WHAT YOU WILL DO: For the listing below, return the line containing "almak için bizimle iletişime geçin.", the line containing "mikrometre ile ölçülerek", and all lines in between, exactly as written and nothing else.
-- EXTRACTED DATA follows --
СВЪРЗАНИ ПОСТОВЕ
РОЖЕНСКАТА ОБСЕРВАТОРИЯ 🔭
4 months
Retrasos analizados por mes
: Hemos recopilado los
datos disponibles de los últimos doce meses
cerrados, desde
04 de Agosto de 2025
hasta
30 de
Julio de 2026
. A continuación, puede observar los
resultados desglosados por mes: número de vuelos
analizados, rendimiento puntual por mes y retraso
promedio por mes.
-- EXTRACTED DATA concluded --
-- EXTRACTED DATA follows --
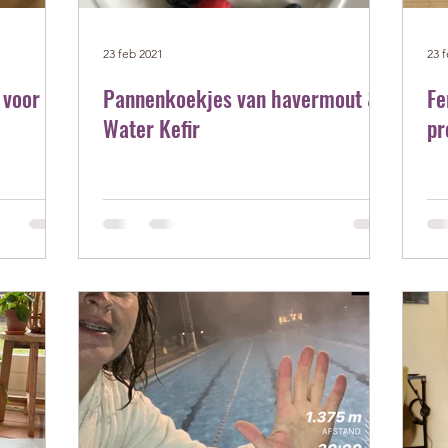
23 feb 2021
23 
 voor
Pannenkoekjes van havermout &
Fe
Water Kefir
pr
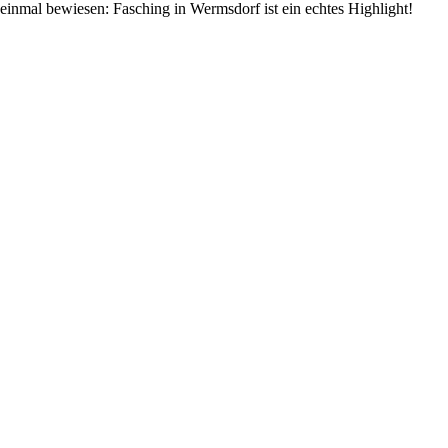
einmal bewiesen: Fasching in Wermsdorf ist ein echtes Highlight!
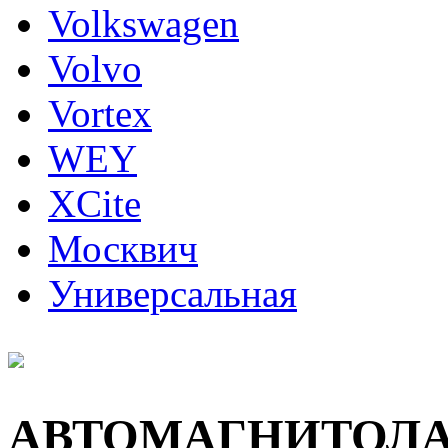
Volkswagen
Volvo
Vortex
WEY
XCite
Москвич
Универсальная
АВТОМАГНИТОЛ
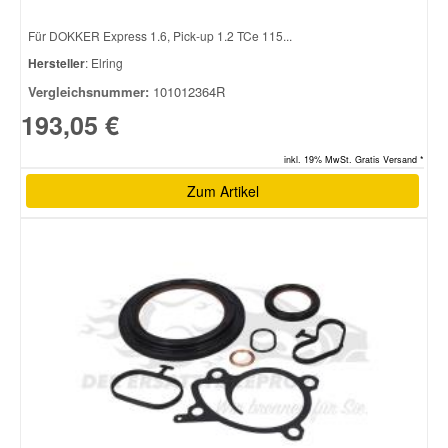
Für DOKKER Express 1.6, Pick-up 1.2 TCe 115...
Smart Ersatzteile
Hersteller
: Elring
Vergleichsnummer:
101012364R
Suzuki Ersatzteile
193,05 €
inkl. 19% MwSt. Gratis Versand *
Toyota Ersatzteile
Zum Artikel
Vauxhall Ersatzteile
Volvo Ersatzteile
-- EXTRACTED DATA concluded --
-- EXTRACTED DATA follows --
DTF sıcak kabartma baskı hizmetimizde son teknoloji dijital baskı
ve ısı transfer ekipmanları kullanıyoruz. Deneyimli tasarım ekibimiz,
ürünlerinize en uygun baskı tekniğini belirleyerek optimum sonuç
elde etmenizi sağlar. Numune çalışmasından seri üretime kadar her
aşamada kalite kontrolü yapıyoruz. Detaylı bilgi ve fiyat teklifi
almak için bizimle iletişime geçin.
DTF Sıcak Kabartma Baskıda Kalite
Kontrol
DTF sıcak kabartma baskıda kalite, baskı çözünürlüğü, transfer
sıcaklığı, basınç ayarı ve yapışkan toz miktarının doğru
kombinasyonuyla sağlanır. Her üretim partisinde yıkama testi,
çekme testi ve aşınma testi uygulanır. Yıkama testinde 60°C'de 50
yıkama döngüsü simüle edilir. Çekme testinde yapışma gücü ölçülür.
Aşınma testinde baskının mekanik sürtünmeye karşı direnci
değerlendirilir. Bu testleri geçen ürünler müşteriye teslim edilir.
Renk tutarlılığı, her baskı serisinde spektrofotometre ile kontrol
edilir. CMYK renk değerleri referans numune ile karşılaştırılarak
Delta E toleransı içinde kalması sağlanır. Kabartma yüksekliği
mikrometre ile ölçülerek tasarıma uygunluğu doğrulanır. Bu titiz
-- EXTRACTED DATA concluded --
SOLUTION:
almak için bizimle iletişime geçin.
DTF Sıcak Kabartma Baskıda Kalite
Kontrol
DTF sıcak kabartma baskıda kalite, baskı çözünürlüğü, transfer
sıcaklığı, basınç ayarı ve yapışkan toz miktarının doğru
kombinasyonuyla sağlanır. Her üretim partisinde yıkama testi,
çekme testi ve aşınma testi uygulanır. Yıkama testinde 60°C'de 50
yıkama döngüsü simüle edilir. Çekme testinde yapışma gücü ölçülür.
Aşınma testinde baskının mekanik sürtünmeye karşı direnci
değerlendirilir. Bu testleri geçen ürünler müşteriye teslim edilir.
Renk tutarlılığı, her baskı serisinde spektrofotometre ile kontrol
edilir. CMYK renk değerleri referans numune ile karşılaştırılarak
Delta E toleransı içinde kalması sağlanır. Kabartma yüksekliği
mikrometre ile ölçülerek tasarıma uygunluğu doğrulanır. Bu titiz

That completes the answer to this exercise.